Personal loan acceptance
QUESTION
Universal Bank is a relatively young bank growing rapidly in terms of overall customer acquisition. The majority of these customers are liability customers (depositors) with varying sizes of relationship with the bank. The customer base of asset customers (borrowers) is quite small, and the bank is interested in expanding this base rapidly to bring in more loan business. In particular, it wants to explore ways of converting its liability customers to personal loan customers (while retaining them as depositors).
A campaign that the bank ran last year for liability customers showed a healthy conversion rate of over 9% success. This has encouraged the retail marketing department to devise smarter campaigns with better target marketing. The goal is to use k‐NN to predict whether a new customer will accept a loan offer. This will serve as the basis for the design of a new campaign.
The dataset mlba::UniversalBank contains data on 5000 customers. The data include customer demographic information (age, income, etc.), the customer’s relationship with the bank (mortgage, securities account, etc.), and the customer response to the last personal loan campaign (Personal Loan). Among these 5000 customers, only 480 (= 9.6%) accepted the personal loan that was offered to them in the earlier campaign.

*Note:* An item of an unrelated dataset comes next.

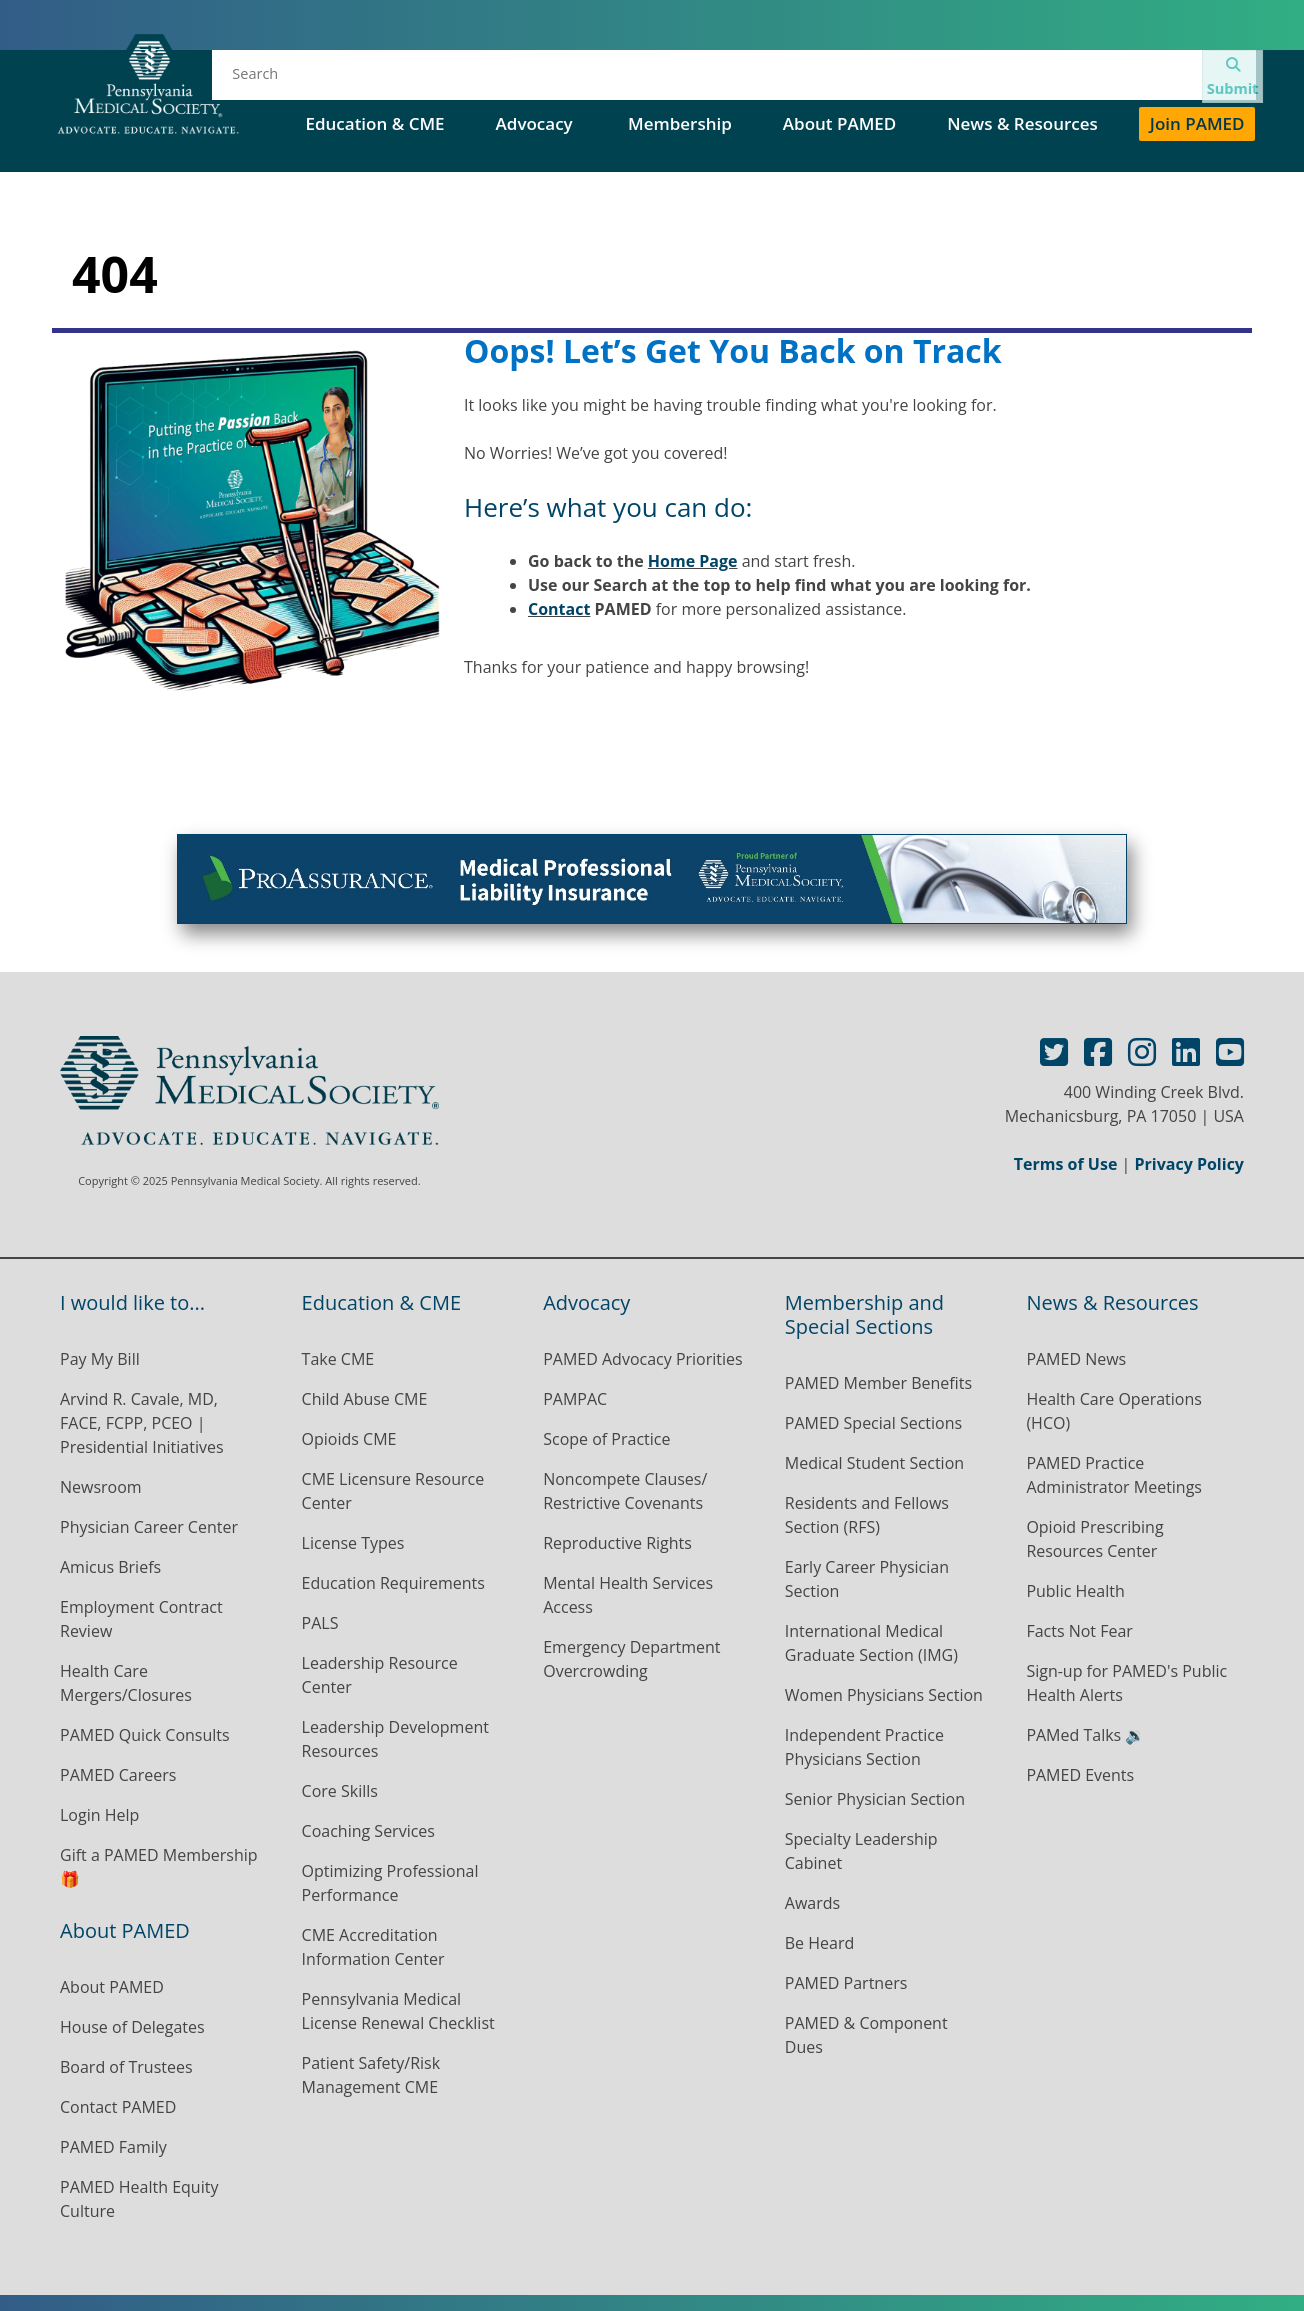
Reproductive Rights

Partition the data into training (60%) and holdout (40%) sets.
- Consider the following customer: Age = 40, Experience = 10, Income = 84, Family = 2, CCAvg = 2, Education = 2, Mortgage = 0, Securities Account = 0, CD Account = 0, Online = 1, and Credit Card = 1. Perform a k‐NN classification with all predictors except ID and ZIP code. Remember to define categorical predictors with more than two categories as factors (for k‐NN, to automatically handle categorical predictors). Create KNN model with k=1. How would this customer be classified?

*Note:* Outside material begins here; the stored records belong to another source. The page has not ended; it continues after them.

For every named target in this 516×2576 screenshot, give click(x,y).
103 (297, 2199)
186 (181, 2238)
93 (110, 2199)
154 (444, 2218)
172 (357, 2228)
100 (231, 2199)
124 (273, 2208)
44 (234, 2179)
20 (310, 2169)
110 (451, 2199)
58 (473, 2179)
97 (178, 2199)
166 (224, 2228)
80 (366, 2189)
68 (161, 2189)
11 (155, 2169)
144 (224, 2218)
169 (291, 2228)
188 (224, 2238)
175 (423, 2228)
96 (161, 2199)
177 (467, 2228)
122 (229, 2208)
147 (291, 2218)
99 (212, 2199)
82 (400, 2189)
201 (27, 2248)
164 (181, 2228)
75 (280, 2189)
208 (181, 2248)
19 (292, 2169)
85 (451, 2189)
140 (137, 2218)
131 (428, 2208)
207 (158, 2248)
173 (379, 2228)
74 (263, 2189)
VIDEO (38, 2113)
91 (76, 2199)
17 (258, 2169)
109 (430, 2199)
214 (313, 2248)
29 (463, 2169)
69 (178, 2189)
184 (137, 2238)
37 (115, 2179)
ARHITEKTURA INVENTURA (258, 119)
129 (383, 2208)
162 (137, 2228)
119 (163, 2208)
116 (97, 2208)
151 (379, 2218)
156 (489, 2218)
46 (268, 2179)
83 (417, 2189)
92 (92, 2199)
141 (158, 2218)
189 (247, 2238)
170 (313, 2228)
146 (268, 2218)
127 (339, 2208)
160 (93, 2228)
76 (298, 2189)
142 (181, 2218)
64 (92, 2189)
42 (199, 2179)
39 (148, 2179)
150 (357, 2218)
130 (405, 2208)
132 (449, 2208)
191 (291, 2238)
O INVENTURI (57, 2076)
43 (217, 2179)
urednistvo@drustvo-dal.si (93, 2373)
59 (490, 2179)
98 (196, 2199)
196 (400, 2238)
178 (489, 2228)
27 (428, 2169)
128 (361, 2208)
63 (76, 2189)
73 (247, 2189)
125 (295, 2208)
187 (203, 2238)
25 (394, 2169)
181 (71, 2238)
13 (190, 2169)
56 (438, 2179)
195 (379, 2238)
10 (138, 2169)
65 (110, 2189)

Use set.seed(1) for training.
B. What is a choice of k that balances between overfitting and ignoring the predictor information? Use 5‐fold cross‐validation to find the best k.
Use set.seed(123) for cross validation
The best K for the model is saved in model$bestTune
C. Show the confusion matrics for the training and holdout data that results from using the best k. Comment on the differences and reasons.
The code example below shows how to produce the confusion matrix for the training set
cm <- confusionMatrix(predict(model, train.df), train.df$Personal.Loan)
D. Consider the following customer: Age = 40, Experience = 10, Income = 84, Family = 2, CCAvg = 2, Education = 2, Mortgage = 0, Securities Account = 0, CD Account = 0, Online = 1 and Credit Card = 1. Classify the customer using the best k.